Règles d'urbanisme

RNU : l’autorisation d’extension d’une construction existante ne joue que pour un ouvrage attenant

Mots clés : Etat et collectivités locales - Rénovation d'ouvrage - Urbanisme - aménagement urbain

Le règlement national d’urbanisme (RNU) offre peu de souplesse. Si les communes veulent autoriser plus largement, en zone non urbanisée, la construction d’ouvrages annexes à l’existant, elles peuvent se doter d’un document d’urbanisme (carte communale ou PLU), rappelle une réponse ministérielle récente.

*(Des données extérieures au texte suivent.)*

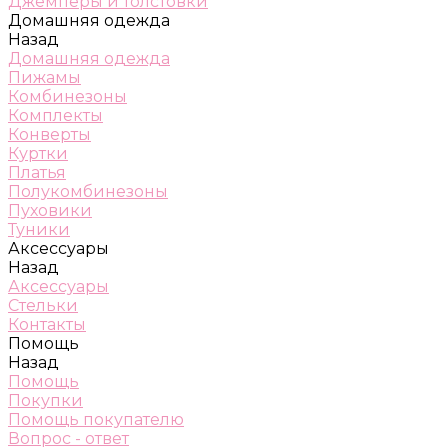
Джемперы и толстовки
Домашняя одежда
Назад
Домашняя одежда
Пижамы
Комбинезоны
Комплекты
Конверты
Куртки
Платья
Полукомбинезоны
Пуховики
Туники
Аксессуары
Назад
Аксессуары
Стельки
Контакты
Помощь
Назад
Помощь
Покупки
Помощь покупателю
Вопрос - ответ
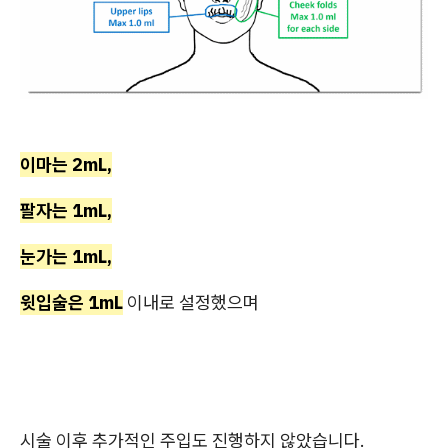
이마는 2mL,
팔자는 1mL,
눈가는 1mL,
윗입술은 1mL
이내로 설정했으며
시술 이후 추가적인 주입도 진행하지 않았습니다.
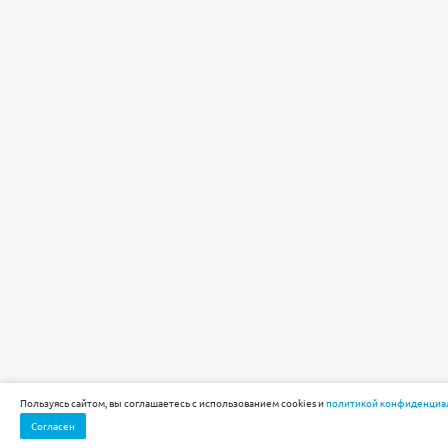
Пользуясь сайтом, вы соглашаетесь с использованием cookies и
политикой конфиденциа
Согласен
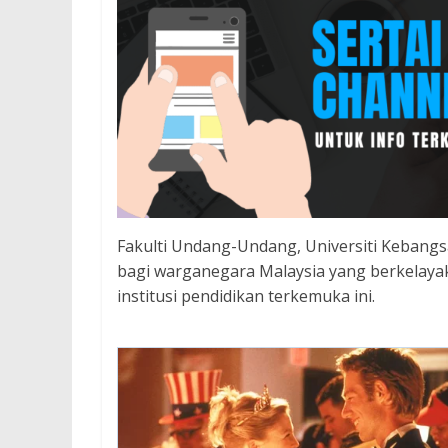
Fakulti Undang-Undang, Universiti Kebang
bagi warganegara Malaysia yang berkelayak
institusi pendidikan terkemuka ini.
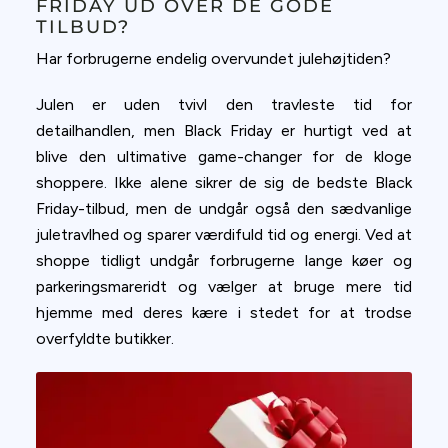
FRIDAY UD OVER DE GODE
TILBUD?
Har forbrugerne endelig overvundet julehøjtiden?
Julen er uden tvivl den travleste tid for
detailhandlen, men Black Friday er hurtigt ved at
blive den ultimative game-changer for de kloge
shoppere. Ikke alene sikrer de sig de bedste Black
Friday-tilbud, men de undgår også den sædvanlige
juletravlhed og sparer værdifuld tid og energi. Ved at
shoppe tidligt undgår forbrugerne lange køer og
parkeringsmareridt og vælger at bruge mere tid
hjemme med deres kære i stedet for at trodse
overfyldte butikker.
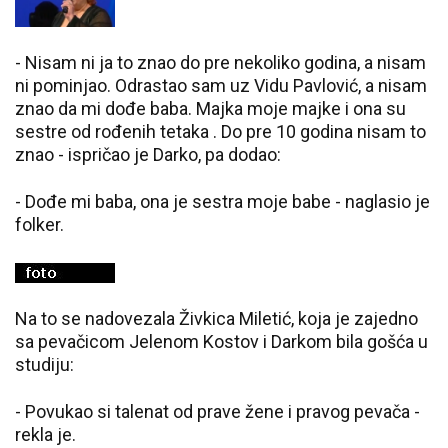
- Nisam ni ja to znao do pre nekoliko godina, a nisam
ni pominjao. Odrastao sam uz Vidu Pavlović, a nisam
znao da mi dođe baba. Majka moje majke i ona su
sestre od rođenih tetaka . Do pre 10 godina nisam to
znao - ispričao je Darko, pa dodao:
- Dođe mi baba, ona je sestra moje babe - naglasio je
folker.
Na to se nadovezala Živkica Miletić, koja je zajedno
sa pevačicom Jelenom Kostov i Darkom bila gošća u
studiju:
- Povukao si talenat od prave žene i pravog pevača -
rekla je.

Dans les communes non couvertes par un document d’urbanisme, le droit des sols est régi par défaut par le règlement national d’urbanisme (RNU). L’article L. 111-4 du Code de l’urbanisme (nouvelle codification depuis le 1er janvier 2016 de l’article L. 111-1-2) prévoit alors qu’en dehors des espaces urbanisés de la commune, la constructibilité est limitée. Les travaux sur les bâtiments existants sont ainsi possibles notamment pour des extensions. Or, s’émeut le député Philippe Gosselin (LR, Manche), interrogeant le ministère du Logement, « certaines interprétations actuelles définissent une extension comme étant un aménagement attenant au bâtiment principal existant, d’une seule et même enveloppe bâtie, et de dimensions significativement inférieures à celles du bâtiment auquel elle s’intègre. À cause de cette interprétation trop restrictive, des projets situés en dehors d’un espace urbanisé des communes et portant sur la construction d’une piscine ou d’un garage par exemple, ne peuvent être considérés comme une extension mais comme une annexe non contigüe au bâtiment principal. Cela entraîne un refus du permis de construire et une incompréhension très grande des pétitionnaires qui ne comprennent pas qu’on leur refuse un accord alors même que le terrain est déjà bâti ».

 

Non pour les garages, abris de jardins indépendants

 

La réponse du ministère est sans appel. Il invoque la jurisprudence du Conseil d’État (CE, 9 mai 2005, n° 262618), selon laquelle une construction peut être considérée comme une extension dès lors qu’elle est attenante au bâtiment existant. « Hormis ces cas, il n’est donc pas possible que les garages, abris de jardin et autres annexes indépendantes puissent être autorisés en dehors des parties urbanisées des communes non couvertes par un document d’urbanisme ».
Le ministère du Logement en appelle aux communes à prendre en main la gestion de leur droit du sol. « L’article L. 111-4 a pour objectif de limiter l’urbanisation diffuse et d’encourager les communes à s’organiser pour gérer leur sol. Les communes qui souhaitent pouvoir, dans certains cas, autoriser ces constructions disposent de la faculté d’adopter un document d’urbanisme (carte communale ou plan local d’urbanisme). C’est dans ce cadre qu’elles pourront délimiter des secteurs constructibles au sein desquels les annexes des constructions existantes seront expressément autorisées ».

QE n° 92947, réponse à Philippe Gosselin (LR, Manche), JOAN du 7 juin 2016.